Vermächtnis wurde nicht doppelt besteuert

Der BFH schloss sich dieser Auffassung an und verneinte, dass im Streitfall das Vermächtnis bei der Klägerin doppelt besteuert worden sei. Der Wert des Vermächtnisses wurde zunächst einmal besteuert, nämlich nach dem Tod des Vaters bei der Mutter als dessen Alleinerbin. Da das Vermächtnis zwar damals bereits entstanden war, aber erst bei dem Tod der Mutter fällig wurde, ging der Nachlass des Vaters ungeschmälert, das heißt einschließlich des Vermögens, aus dem das Vermächtnis zu erfüllen war, auf die Mutter über. Die Mutter konnte die Vermächt­nis­ver­bind­lichkeit bei ihrem Erbe nicht in Abzug bringen, weil sie mangels Fälligkeit diese Schuld nicht zu begleichen hatte. Nach dem Tod der Mutter hatte die Klägerin das jetzt fällig gewordene Vermächtnis zu versteuern. Als Schlusserbin unterlag bei ihr außerdem der Nachlass nach der Mutter der Erbschaftsteuer. Dort konnte sie die dann fällig gewordene Vermächt­nis­ver­bind­lichkeit als Nachlass­ver­bind­lichkeit in Abzug bringen. Das Vermächtnis unterlag bei der Klägerin daher nur einmal der Besteuerung.

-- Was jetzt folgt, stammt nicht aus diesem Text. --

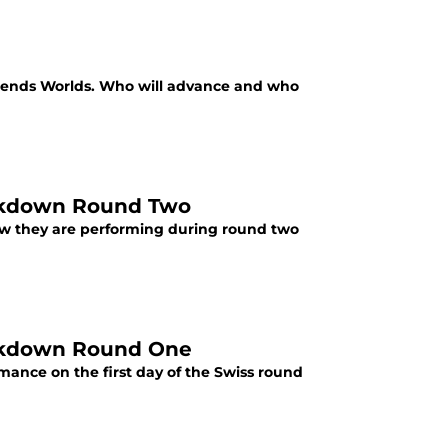
egends Worlds. Who will advance and who
eakdown Round Two
w they are performing during round two
eakdown Round One
ance on the first day of the Swiss round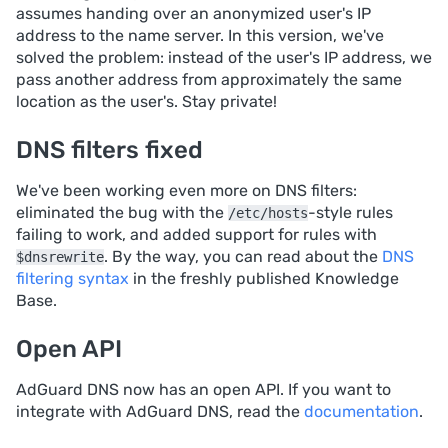
assumes handing over an anonymized user's IP
address to the name server. In this version, we've
solved the problem: instead of the user's IP address, we
pass another address from approximately the same
location as the user's. Stay private!
DNS filters fixed
We've been working even more on DNS filters:
eliminated the bug with the
-style rules
/etc/hosts
failing to work, and added support for rules with
. By the way, you can read about the
DNS
$dnsrewrite
filtering syntax
in the freshly published Knowledge
Base.
Open API
AdGuard DNS now has an open API. If you want to
integrate with AdGuard DNS, read the
documentation
.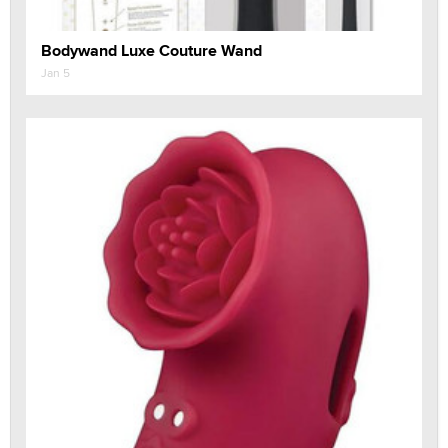
Bodywand Luxe Couture Wand
Jan 5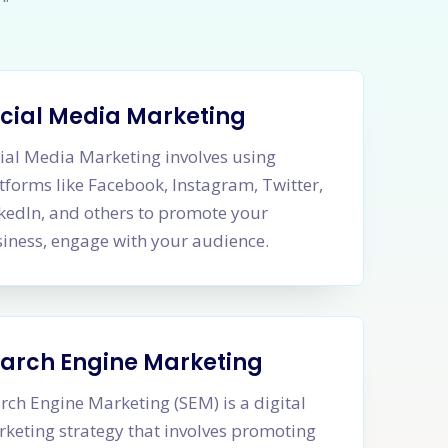
cial Media Marketing
ial Media Marketing involves using
tforms like Facebook, Instagram, Twitter,
kedIn, and others to promote your
iness, engage with your audience.
arch Engine Marketing
rch Engine Marketing (SEM) is a digital
keting strategy that involves promoting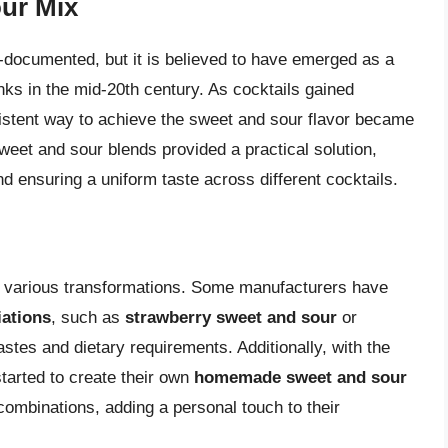
our Mix
l-documented, but it is believed to have emerged as a
ks in the mid-20th century. As cocktails gained
sistent way to achieve the sweet and sour flavor became
weet and sour blends provided a practical solution,
nd ensuring a uniform taste across different cocktails.
 various transformations. Some manufacturers have
iations
, such as
strawberry sweet and sour
or
 tastes and dietary requirements. Additionally, with the
tarted to create their own
homemade sweet and sour
combinations, adding a personal touch to their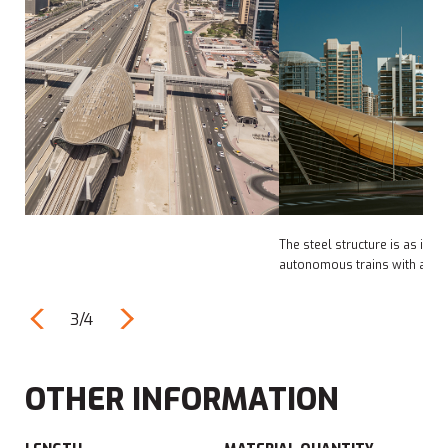
The steel structure is as impressive, linking rails for over 80
autonomous trains with a capacity of 600 passengers each.
3/4
OTHER INFORMATION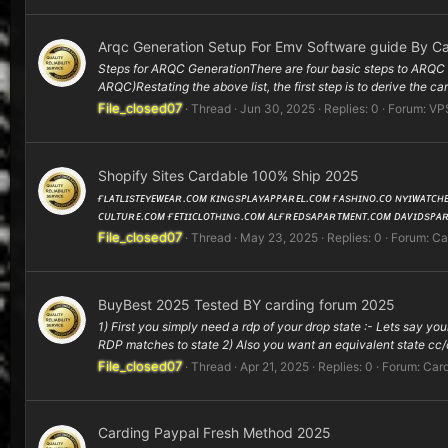
Arqc Generation Setup For Emv Software guide By Ca
Steps for ARQC GenerationThere are four basic steps to ARQC g
ARQC)Restating the above list, the first step is to derive the ca
File_closed07
Thread
Jun 30, 2025
Replies: 0
Forum:
VP
Shopify Sites Cardable 100% Ship 2025
ғʟᴀᴛʟɪsᴛᴇʏᴇᴡᴇᴀʀ.ᴄᴏᴍ ᴋɪɴɢsᴘʟᴀʏᴀᴘᴘᴀʀᴇʟ.ᴄᴏᴍ ғᴀsʜɪɴᴏ.ᴄᴏ ɴʏɪᴡᴀᴛᴄ
ᴄᴜʟᴛᴜʀᴇ.ᴄᴏᴍ ғᴇᴛɪɪᴄʟᴏᴛʜɪɴɢ.ᴄᴏᴍ ᴀʟғʀᴇᴅsᴀᴘᴀʀᴛᴍᴇɴᴛ.ᴄᴏᴍ ᴅᴀᴠɪᴅsᴘᴀ
File_closed07
Thread
May 23, 2025
Replies: 0
Forum:
Ca
BuyBest 2025 Tested BY carding forum 2025
1) First you simply need a rdp of your drop state :- Lets say y
RDP matches to state 2) Also you want an equivalent state cc/c
File_closed07
Thread
Apr 21, 2025
Replies: 0
Forum:
Card
Carding Paypal Fresh Method 2025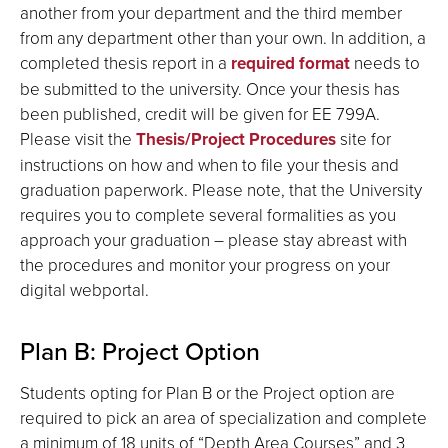
another from your department and the third member
from any department other than your own. In addition, a
completed thesis report in a
required format
needs to
be submitted to the university. Once your thesis has
been published, credit will be given for EE 799A.
Please visit the
Thesis/Project Procedures
site for
instructions on how and when to file your thesis and
graduation paperwork. Please note, that the University
requires you to complete several formalities as you
approach your graduation – please stay abreast with
the procedures and monitor your progress on your
digital webportal.
Plan B: Project Option
Students opting for Plan B or the Project option are
required to pick an area of specialization and complete
a minimum of 18 units of “Depth Area Courses” and 3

Nachteilige steuerliche Folgen zwar ungünstig - aus rechtlicher Sicht aber nicht zu beanstanden

Dass bezüglich des betagten Vermächtnisses im Ergebnis zweimal Erbschaftsteuer entsteht –einmal (ohne Abzugs­mög­lichkeit als Nachlass­ver­bind­lichkeit) bei der Mutter nach dem Tod des Vaters und ein weiteres Mal bei der Klägerin nach dem Tod der Mutter- ist für die Steuer­pflichtigen zwar ungünstig, aus rechtlicher Sicht ist das aber nicht zu beanstanden. Es liegt an der Verwendung der Jastrowschen Klausel, die –um den überlebenden Ehegatten mit ausreichend Liquidität auszustatten– das Vermächtnis zwar bei Tod des Erstver­storbenen anfallen, aber erst bei Tod des länger lebenden Ehegatten fällig werden lässt.